An integrated language-vision foundation model for conversational diagnostics and triaging in primary eye care
This provides a valuable decision support tool for primary eye care by enhancing diagnostic performance and usability, though it is incremental as it builds on existing foundation models with fine-tuning.
The authors tackled the problem of task-specific deep learning models lacking user-friendly interfaces in eye care by developing Meta-EyeFM, an integrated language-vision foundation model that achieved 100% accuracy in routing fundus images and ≥82.2% accuracy in disease detection, outperforming other models by 11% to 43% and matching an ophthalmologist's performance.

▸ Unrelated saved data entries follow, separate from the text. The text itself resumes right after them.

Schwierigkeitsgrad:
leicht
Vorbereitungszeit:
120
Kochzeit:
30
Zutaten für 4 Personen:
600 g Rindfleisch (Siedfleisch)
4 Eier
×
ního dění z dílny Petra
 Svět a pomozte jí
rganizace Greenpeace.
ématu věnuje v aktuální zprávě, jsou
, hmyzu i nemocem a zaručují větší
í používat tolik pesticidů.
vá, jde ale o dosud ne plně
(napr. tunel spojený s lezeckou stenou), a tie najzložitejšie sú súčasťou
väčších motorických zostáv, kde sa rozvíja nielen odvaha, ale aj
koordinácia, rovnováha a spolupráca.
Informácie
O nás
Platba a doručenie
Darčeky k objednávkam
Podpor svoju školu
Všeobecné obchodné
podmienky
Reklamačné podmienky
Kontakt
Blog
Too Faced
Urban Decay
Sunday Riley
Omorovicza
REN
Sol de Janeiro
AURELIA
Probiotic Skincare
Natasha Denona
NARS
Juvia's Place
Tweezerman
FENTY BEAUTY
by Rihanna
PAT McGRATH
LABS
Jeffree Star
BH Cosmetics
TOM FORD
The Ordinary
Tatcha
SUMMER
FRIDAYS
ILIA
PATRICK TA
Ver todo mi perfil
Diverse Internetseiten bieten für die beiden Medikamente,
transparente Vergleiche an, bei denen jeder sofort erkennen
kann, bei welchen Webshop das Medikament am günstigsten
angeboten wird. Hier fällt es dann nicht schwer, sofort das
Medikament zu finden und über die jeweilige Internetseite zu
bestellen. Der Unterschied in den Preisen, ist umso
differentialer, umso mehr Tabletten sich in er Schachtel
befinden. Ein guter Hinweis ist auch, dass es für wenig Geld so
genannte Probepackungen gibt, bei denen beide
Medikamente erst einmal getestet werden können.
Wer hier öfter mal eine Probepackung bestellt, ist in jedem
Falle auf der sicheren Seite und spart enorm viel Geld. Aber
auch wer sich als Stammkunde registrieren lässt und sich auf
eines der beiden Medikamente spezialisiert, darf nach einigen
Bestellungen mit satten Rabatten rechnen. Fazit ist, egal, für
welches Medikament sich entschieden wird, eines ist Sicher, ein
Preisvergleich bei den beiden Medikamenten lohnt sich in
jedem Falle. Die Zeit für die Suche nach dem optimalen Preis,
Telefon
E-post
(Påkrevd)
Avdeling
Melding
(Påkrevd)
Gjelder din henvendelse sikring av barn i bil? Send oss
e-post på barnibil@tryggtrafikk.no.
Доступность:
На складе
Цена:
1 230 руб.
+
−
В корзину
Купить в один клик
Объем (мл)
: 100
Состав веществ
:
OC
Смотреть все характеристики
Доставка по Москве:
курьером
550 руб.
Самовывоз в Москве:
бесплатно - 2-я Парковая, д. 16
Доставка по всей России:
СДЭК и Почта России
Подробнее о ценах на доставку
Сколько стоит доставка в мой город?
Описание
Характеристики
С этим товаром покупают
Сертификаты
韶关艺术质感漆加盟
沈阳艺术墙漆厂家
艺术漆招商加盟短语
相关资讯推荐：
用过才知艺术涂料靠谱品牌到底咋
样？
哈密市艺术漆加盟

Current deep learning models are mostly task specific and lack a user-friendly interface to operate. We present Meta-EyeFM, a multi-function foundation model that integrates a large language model (LLM) with vision foundation models (VFMs) for ocular disease assessment. Meta-EyeFM leverages a routing mechanism to enable accurate task-specific analysis based on text queries. Using Low Rank Adaptation, we fine-tuned our VFMs to detect ocular and systemic diseases, differentiate ocular disease severity, and identify common ocular signs. The model achieved 100% accuracy in routing fundus images to appropriate VFMs, which achieved $\ge$ 82.2% accuracy in disease detection, $\ge$ 89% in severity differentiation, $\ge$ 76% in sign identification. Meta-EyeFM was 11% to 43% more accurate than Gemini-1.5-flash and ChatGPT-4o LMMs in detecting various eye diseases and comparable to an ophthalmologist. This system offers enhanced usability and diagnostic performance, making it a valuable decision support tool for primary eye care or an online LLM for fundus evaluation.